Newsletter 09/2004 – Usability-Normen

Usability ist, wenn´s funktioniert. Doch wie lässt sich sicherstellen, dass eine Website oder eine Anwendung benutzerfreundlich angelegt wird? Oder wie prüft man eine bestehende Anwendung?

Dazu bieten Bücher wie die von mir verfasste „Website-Konzeption“ Hilfestellung. Aber es gibt auch einige Normen, Richtlinien und Verordnungen, die sich direkt oder mittelbar mit dem Thema Usability befassen. In den deutschen Normen ist dabei die Rede von „Gebrauchstauglichkeit“ – der technische Ausdruck für Benutzerfreundlichkeit.

Die Normen sind allgemein gehalten, damit sie über längere Zeit gelten und nicht so sehr von technischen Neuerungen abhängig sind. Sie geben aber nur Anhaltspunkte, worauf zu achten ist. Praktische Tipps zur Umsetzung oder Listen zum Abhaken finden Sie darin nicht.

Die meisten Normen sind sowohl auf Anwendungs-Software, Multimedia-Produktionen oder auf Websites anwendbar, auch wenn einige ursprünglich auf Bürosoftware abgestimmt sind.

Im Folgenden ein knapper Überblick über die wichtigsten Normen, Richtlinien und Verordnungen:

VDI-Richtlinie 5005
Software-Ergonomie in der Bürokommunikation

(ergänzt 3/2008: diese wurde 2006 vom VDI zurückgezogen; erhältlich ist sie aber noch und inhaltlich immer noch gültig.)
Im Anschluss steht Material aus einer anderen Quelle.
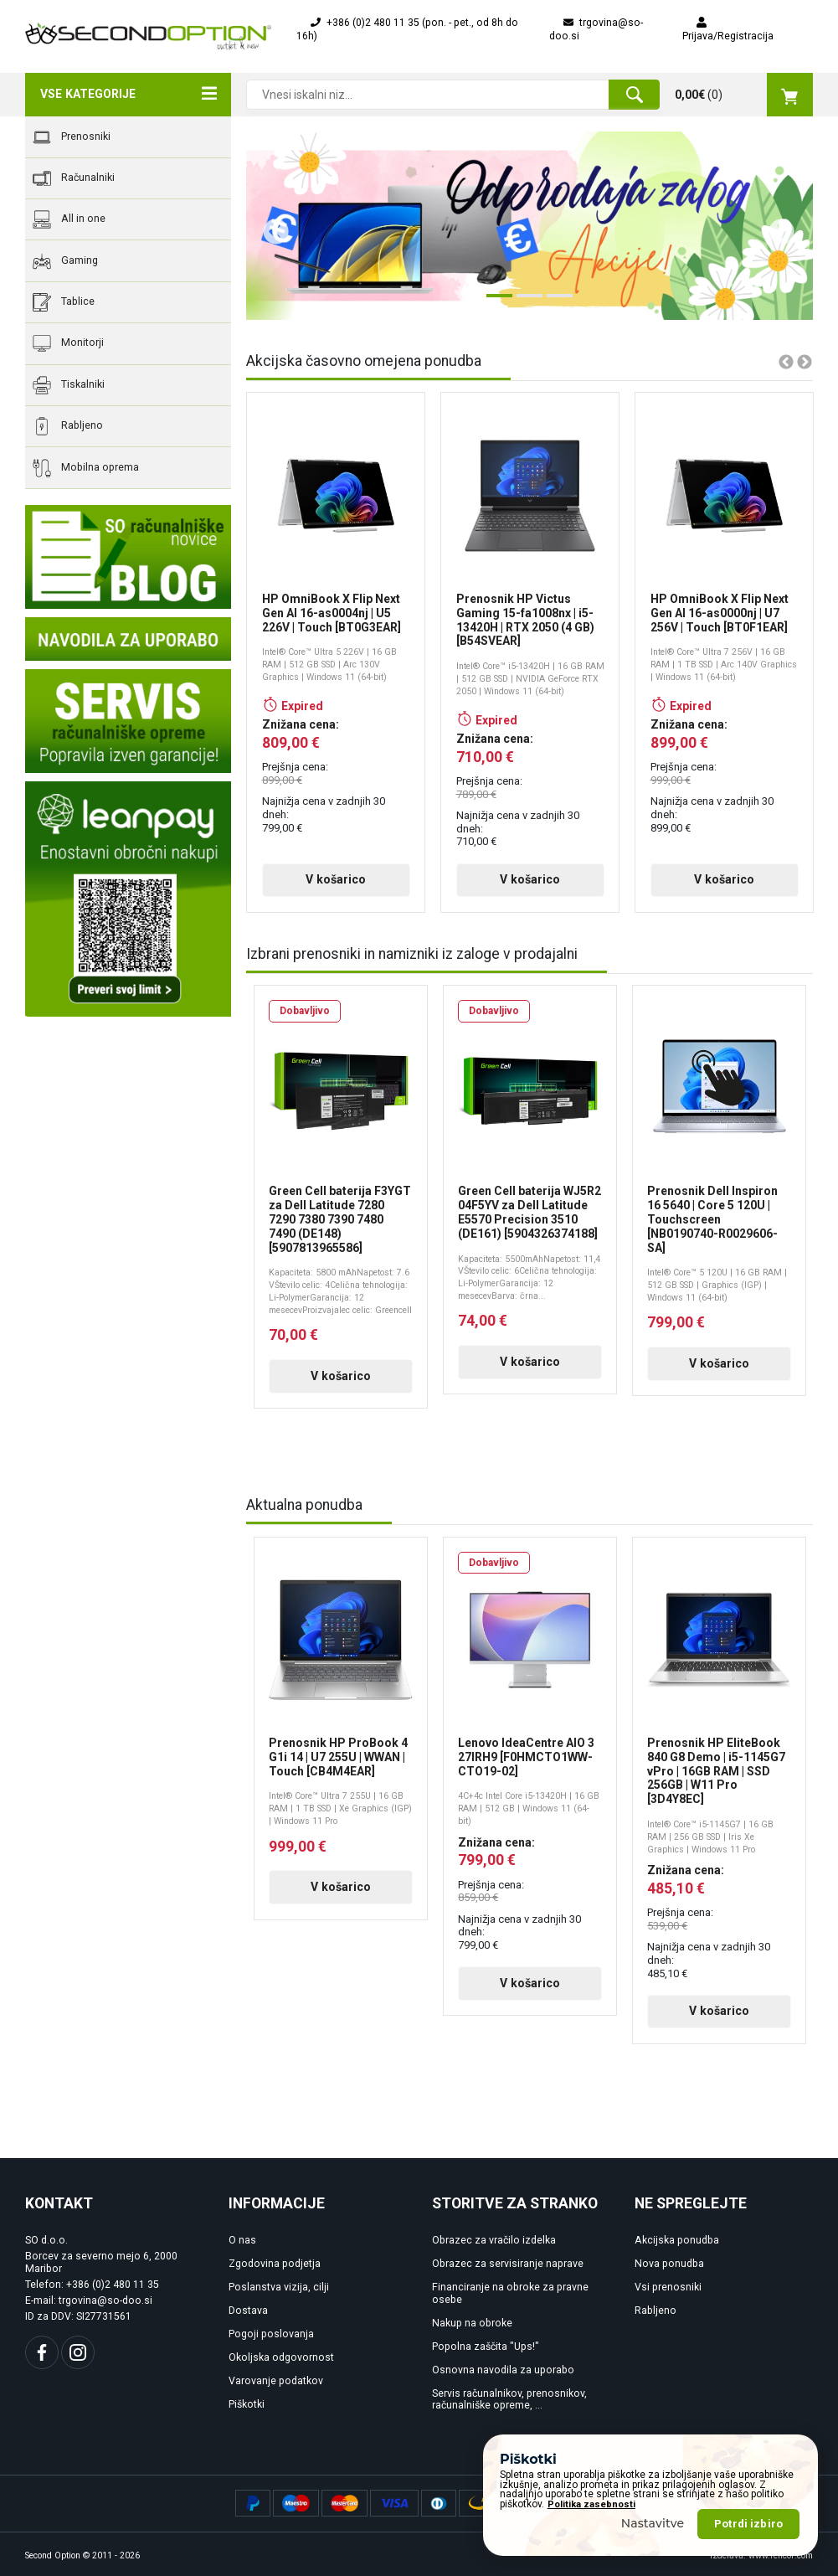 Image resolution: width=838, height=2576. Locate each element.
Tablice (64, 302)
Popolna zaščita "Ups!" (485, 2346)
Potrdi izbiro (748, 2523)
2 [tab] (525, 302)
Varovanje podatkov (276, 2381)
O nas (242, 2240)
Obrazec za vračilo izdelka (494, 2240)
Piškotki (247, 2404)
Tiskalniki (69, 385)
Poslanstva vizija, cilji (279, 2287)
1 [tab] (494, 302)
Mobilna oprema (86, 468)
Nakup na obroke (472, 2323)
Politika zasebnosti (591, 2504)
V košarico (336, 879)
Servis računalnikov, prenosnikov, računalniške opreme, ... (509, 2400)
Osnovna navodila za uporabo (503, 2370)
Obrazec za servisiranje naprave (508, 2263)
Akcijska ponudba (677, 2240)
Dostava (248, 2310)
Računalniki (74, 178)
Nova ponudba (669, 2263)
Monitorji (68, 343)
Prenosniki (72, 137)
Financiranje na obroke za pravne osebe (510, 2293)
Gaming (65, 261)
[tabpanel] (529, 226)
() (744, 94)
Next (775, 226)
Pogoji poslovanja (271, 2334)
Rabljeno (68, 426)
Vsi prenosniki (668, 2287)
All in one (69, 219)
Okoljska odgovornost (281, 2357)
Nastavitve (653, 2523)
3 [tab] (555, 302)
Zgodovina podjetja (275, 2263)
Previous (269, 226) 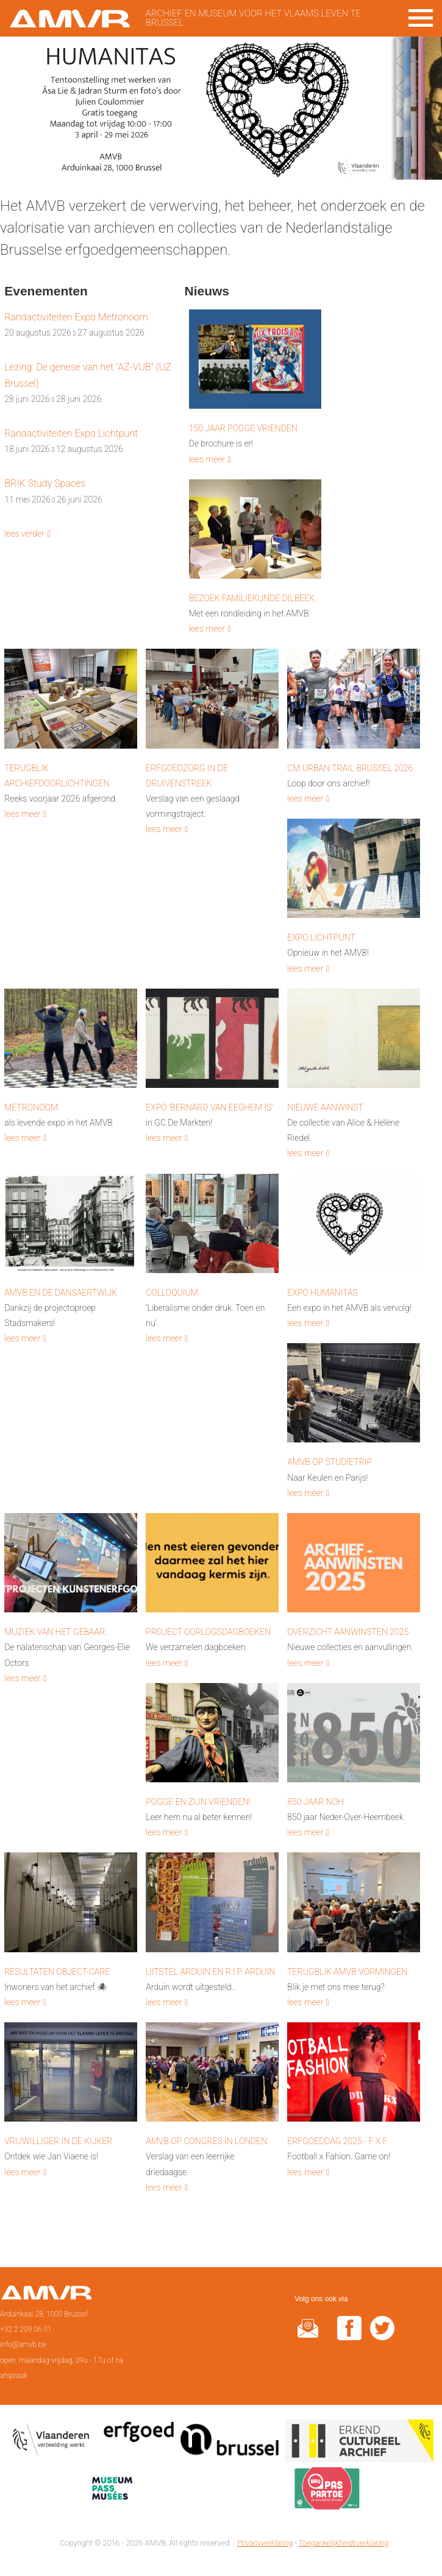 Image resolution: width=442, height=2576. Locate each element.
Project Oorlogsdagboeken (208, 1632)
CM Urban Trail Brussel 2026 (350, 768)
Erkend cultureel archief (359, 2443)
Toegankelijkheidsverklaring (343, 2542)
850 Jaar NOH (315, 1802)
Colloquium (172, 1292)
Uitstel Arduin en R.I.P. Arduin (210, 1972)
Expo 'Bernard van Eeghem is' (209, 1107)
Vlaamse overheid (53, 2443)
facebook (349, 2335)
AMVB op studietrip (329, 1462)
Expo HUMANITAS (322, 1292)
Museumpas (112, 2490)
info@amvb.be (23, 2344)
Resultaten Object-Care (57, 1972)
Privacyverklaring (265, 2542)
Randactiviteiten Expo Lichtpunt (71, 433)
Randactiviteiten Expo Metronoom (76, 317)
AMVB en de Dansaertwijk (60, 1292)
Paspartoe (327, 2490)
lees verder (24, 533)
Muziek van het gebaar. (55, 1632)
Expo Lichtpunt (321, 937)
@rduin (308, 2335)
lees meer (207, 459)
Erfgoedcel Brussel (191, 2443)
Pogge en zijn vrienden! (198, 1802)
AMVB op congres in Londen (206, 2141)
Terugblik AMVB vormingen (347, 1972)
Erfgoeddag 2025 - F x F (337, 2141)
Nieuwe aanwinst (325, 1107)
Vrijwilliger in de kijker (58, 2141)
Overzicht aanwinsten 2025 (347, 1632)
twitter (382, 2335)
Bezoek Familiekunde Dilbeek (252, 598)
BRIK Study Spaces (44, 483)
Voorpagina (46, 2296)
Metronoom (31, 1107)
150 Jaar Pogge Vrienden (243, 428) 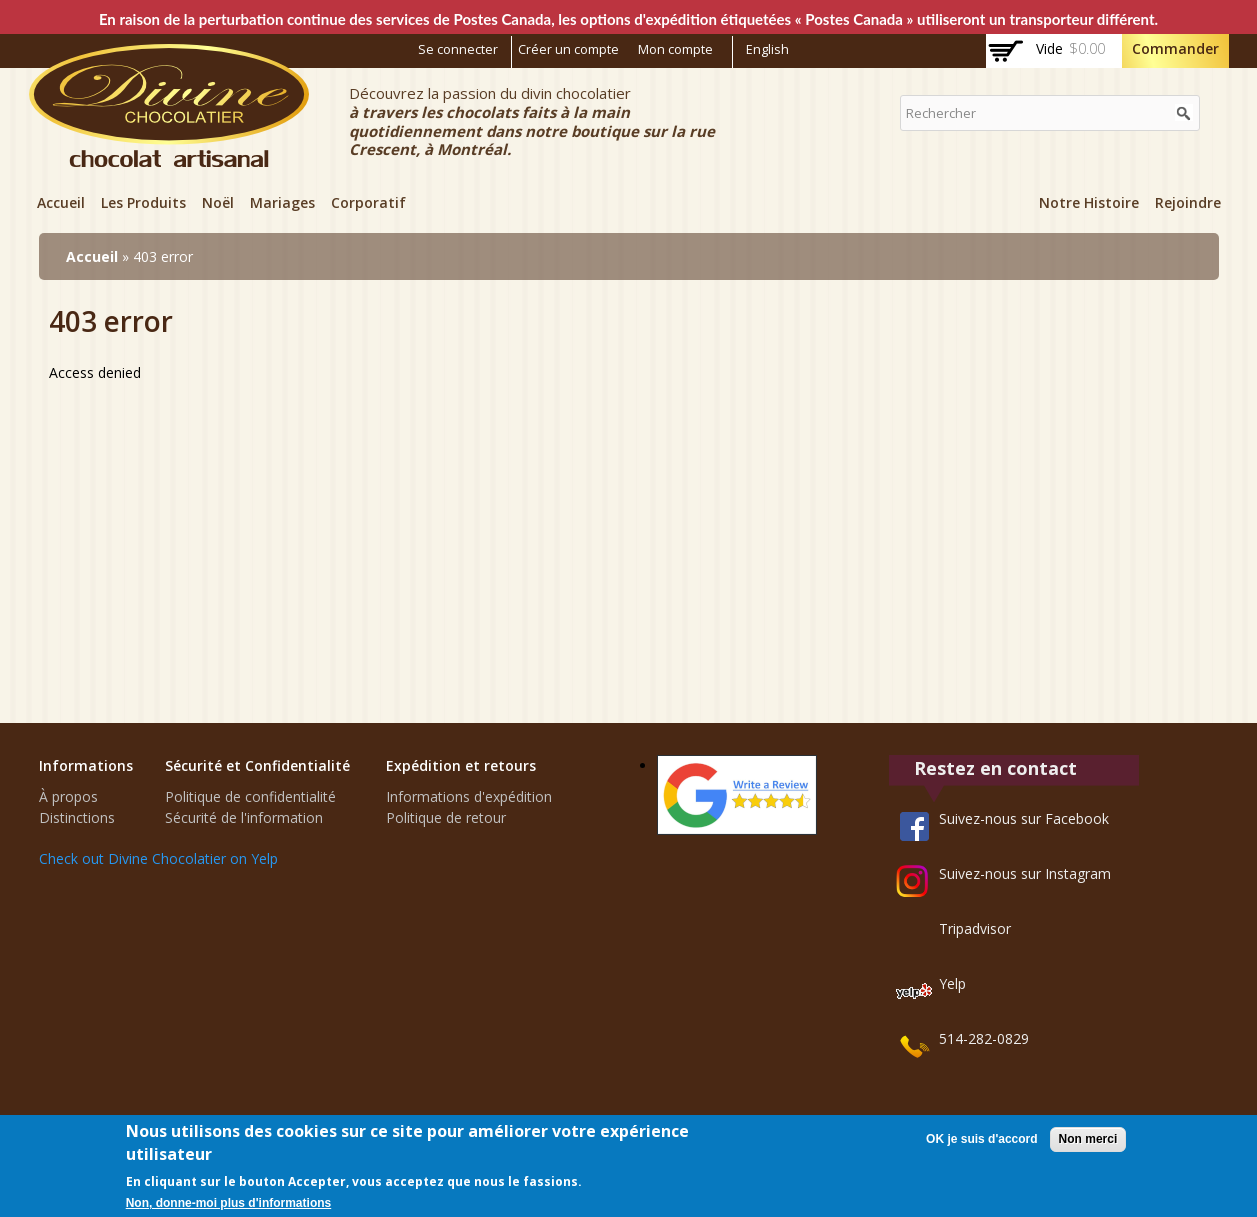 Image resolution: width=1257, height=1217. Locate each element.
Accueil (61, 202)
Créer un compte (568, 49)
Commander (1175, 48)
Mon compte (675, 49)
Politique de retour (446, 817)
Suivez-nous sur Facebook (1024, 818)
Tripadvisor (975, 928)
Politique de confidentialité (250, 796)
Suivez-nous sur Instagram (1025, 873)
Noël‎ (218, 202)
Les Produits (143, 202)
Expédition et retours (461, 765)
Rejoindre (1188, 202)
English (767, 49)
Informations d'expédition (469, 796)
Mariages (282, 202)
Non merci (1088, 1139)
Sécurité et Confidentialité (257, 765)
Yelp (952, 983)
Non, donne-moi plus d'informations (229, 1203)
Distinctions (77, 817)
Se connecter (458, 49)
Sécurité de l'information (244, 817)
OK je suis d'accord (982, 1139)
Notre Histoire (1089, 202)
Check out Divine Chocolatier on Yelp (158, 858)
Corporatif (368, 202)
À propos (68, 796)
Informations (86, 765)
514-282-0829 (984, 1038) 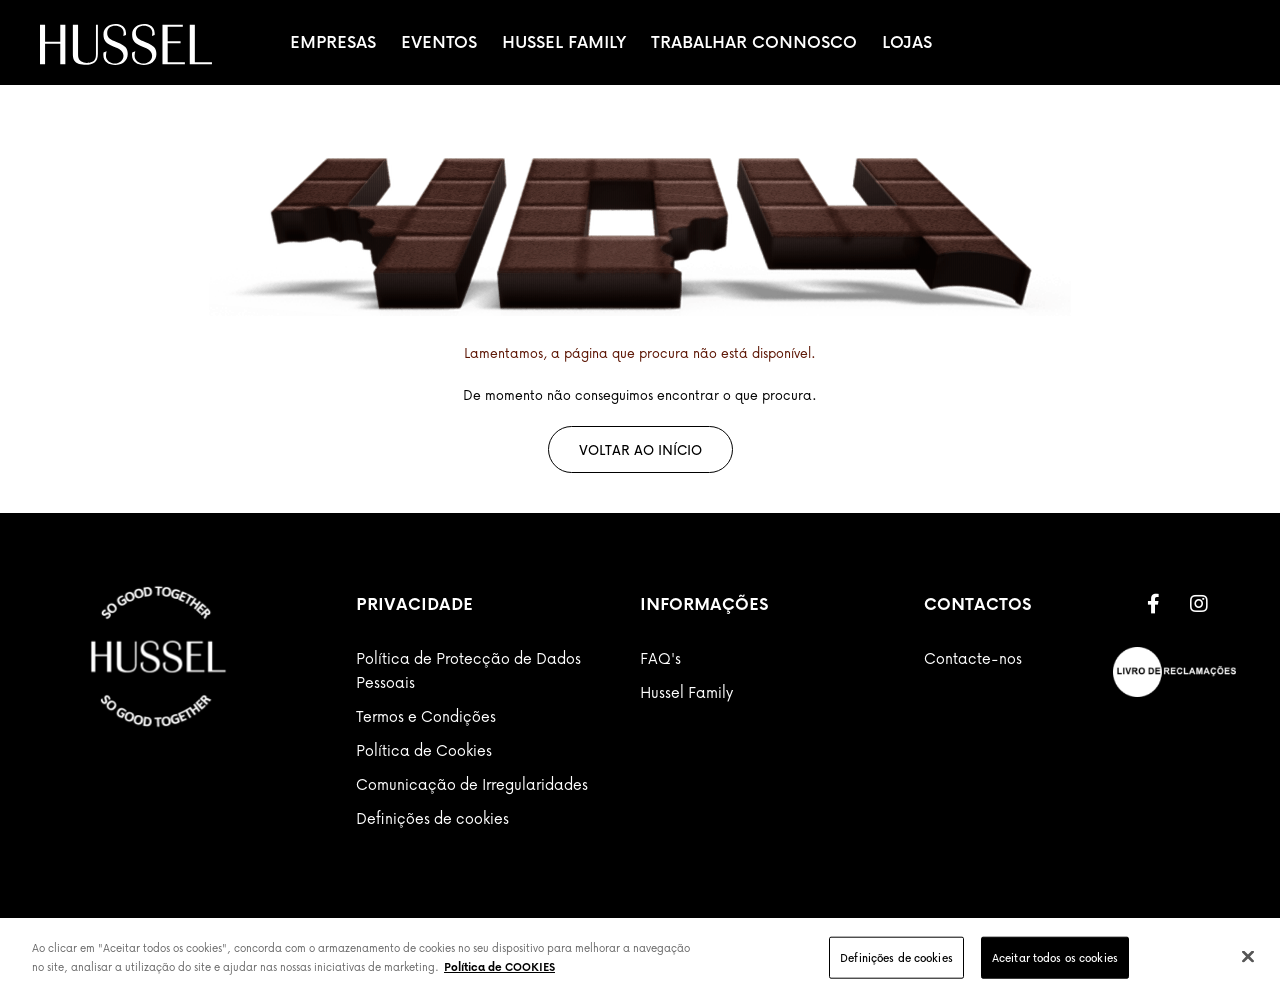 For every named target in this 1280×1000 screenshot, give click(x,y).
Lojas (907, 42)
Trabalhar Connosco (754, 42)
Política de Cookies (424, 750)
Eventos (439, 42)
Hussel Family (564, 42)
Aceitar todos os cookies (1055, 957)
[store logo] (126, 44)
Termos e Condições (426, 716)
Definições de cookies (432, 818)
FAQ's (660, 658)
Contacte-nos (973, 658)
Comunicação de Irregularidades (472, 784)
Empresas (333, 42)
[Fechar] (1248, 956)
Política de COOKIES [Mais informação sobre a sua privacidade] (499, 966)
Die Richtlinie der Vereins Deutscher Ingenieure (VDI) verlangt diese Eigenschaften von einer Anwendung:

Kompetenzförderlichkeit

Das System soll den Benutzer fördern und ihm erlauben, den Umgang mit ihm leicht zu erlernen. Sein erworbenes Wissen soll er auch auf neue Aufgaben, die er mit dem System erledigt, übertragen können.

Handlungsflexibilität

Aufgaben sollen sich auf mehreren Wegen erledigen lassen. Je nach Erfahrung des Benutzers sollte es unterschiedliche Möglichkeiten anbieten – z.B. einen sehr schnellen für erfahrene Nutzer und einen mit viel Hilfestellung für Neulinge. Auch sollte die Arbeitsweise mit dem System gleich bleiben, wenn sich die Aufgabe ändert.

Aufgabenangemessenheit

Die Aufgabe muss sich rein technisch mit dem System durchführen lassen. Das sollte schnell und ohne Probleme möglich sein.

DIN EN ISO 9241
Ergonomische Anforderungen für Bürotätigkeiten mit Bildschirmgeräten

Die mit Abstand wichtigste Norm für Websites ist die DIN EN ISO 9241. Sie besteht aus 17 Teilen, die, neben einer Einführung, Anforderungen an Tastaturen, Displays, die Arbeitsplatzgestaltung und die Arbeitsumgebung enthalten.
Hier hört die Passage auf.